My concern is not the speed of response; my concern is why the command is not being sent immediately. I can manage the firmware responding at any time with no problem, but why does it take too long for the command to be sent once I send it? i can eve see it in the debug terminal on my endpoint.

You can check whether ADR is enabled on the device’s side, by checking the LoRaWAN frames logger. If the “adr” bit is set to true, it is enabled on the device’s side.

The DataRate should be set according to your project’s requirements. From what I know, link budgeting should be done. For example, compute the difference between the RSSI of the received frame and the node’s sensitivity. This is the budget, which roughly determines how many obstacles the signal could possibly pass through before it becomes impossible for the node to demodulate.

The other way I know of, is trial-and-error. Just try the DRs until you find the highest DR that you can comfortably use for your project’s needs. For example, start from DR3 and move up/down.

at 3.75km
i got:
rssi:-118
snr:-10.2
channel:1
rfChain:1

The data arrived correctly, and i got the answer correctly.

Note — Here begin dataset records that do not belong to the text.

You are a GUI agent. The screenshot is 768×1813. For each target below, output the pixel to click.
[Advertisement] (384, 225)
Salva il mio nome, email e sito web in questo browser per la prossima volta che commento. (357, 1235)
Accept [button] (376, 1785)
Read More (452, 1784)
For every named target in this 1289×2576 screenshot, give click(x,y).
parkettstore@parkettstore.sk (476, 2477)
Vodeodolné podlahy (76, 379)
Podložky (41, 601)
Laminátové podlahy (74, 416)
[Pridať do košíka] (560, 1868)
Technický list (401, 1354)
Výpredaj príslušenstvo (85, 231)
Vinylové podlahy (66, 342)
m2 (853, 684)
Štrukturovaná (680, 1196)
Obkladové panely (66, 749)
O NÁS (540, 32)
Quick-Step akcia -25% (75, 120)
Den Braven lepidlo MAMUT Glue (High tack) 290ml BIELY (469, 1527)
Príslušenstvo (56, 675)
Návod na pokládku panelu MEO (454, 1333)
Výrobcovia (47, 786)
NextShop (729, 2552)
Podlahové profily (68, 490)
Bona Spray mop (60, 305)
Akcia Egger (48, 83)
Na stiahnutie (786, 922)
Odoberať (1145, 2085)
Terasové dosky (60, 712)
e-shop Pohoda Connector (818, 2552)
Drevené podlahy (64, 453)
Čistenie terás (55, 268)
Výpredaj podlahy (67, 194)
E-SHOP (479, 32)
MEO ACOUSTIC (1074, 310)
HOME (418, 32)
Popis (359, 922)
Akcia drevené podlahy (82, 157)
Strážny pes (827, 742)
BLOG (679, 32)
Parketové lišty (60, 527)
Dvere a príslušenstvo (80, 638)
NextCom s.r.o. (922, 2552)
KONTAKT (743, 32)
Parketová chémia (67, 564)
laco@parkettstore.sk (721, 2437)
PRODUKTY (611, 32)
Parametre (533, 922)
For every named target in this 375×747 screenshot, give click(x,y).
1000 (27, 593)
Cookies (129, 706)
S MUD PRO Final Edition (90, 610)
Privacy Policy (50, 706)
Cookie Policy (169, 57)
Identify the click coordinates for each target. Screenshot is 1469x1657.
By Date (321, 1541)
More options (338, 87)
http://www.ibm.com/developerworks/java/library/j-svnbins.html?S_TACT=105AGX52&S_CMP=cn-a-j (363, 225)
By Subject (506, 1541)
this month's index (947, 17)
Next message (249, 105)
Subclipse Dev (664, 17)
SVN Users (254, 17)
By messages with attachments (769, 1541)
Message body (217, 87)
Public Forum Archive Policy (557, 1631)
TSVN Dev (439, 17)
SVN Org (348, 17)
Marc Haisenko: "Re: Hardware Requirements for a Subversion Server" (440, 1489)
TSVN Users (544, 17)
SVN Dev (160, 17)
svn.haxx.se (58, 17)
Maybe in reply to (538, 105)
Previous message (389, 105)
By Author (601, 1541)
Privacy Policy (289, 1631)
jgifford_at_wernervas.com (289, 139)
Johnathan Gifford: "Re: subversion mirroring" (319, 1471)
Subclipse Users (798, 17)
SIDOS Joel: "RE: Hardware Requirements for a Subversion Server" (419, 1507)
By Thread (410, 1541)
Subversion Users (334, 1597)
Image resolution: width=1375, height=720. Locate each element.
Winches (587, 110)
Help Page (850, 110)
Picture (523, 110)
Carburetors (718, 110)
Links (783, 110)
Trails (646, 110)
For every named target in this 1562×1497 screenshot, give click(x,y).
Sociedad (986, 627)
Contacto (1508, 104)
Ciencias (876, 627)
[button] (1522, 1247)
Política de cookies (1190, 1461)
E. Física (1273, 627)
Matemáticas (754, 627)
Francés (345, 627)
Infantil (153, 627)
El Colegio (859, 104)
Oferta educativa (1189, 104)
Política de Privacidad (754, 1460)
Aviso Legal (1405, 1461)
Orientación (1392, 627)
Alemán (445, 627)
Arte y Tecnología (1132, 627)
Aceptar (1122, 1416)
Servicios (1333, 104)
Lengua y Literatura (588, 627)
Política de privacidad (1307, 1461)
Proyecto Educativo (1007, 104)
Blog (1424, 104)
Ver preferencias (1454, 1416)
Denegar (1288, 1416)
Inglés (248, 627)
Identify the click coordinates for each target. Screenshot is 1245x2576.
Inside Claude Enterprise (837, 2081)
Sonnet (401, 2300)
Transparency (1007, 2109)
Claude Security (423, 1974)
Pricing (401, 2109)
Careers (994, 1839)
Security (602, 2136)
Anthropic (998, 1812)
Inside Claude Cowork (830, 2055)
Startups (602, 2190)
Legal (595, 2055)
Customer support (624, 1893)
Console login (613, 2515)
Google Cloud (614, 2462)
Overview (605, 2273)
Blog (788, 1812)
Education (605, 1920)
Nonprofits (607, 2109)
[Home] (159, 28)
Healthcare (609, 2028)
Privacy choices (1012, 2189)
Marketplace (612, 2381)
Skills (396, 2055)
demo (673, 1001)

Okay, then you can increase the RX2 datarate further.

More information:

deviceName:“PCB_001”
adr:false<----------
dr:0<----------
fCnt:208
fPort:1
confirmed:true
rssi:-118
snr:-10.2
channel:1
rfChain:1
location:
crcStatus:“CRC_OK”
frequency:868300000
bandwidth:125000
spreadingFactor:12
codeRate:“CR_4_5”

That is the thing. You are using DR0, which is the lowest datarate. The LNS is also using DR0 for RX2/RXC (immediate) downlinks. DR0 will result in long air time, which could be even as long as a few seconds. A gateway would normally be only able to transmit one frame at a time.

The spreading factor does not affect the RSSI, from what j know. But the chip in the node is less sensitive towards transmissions st higher datarates.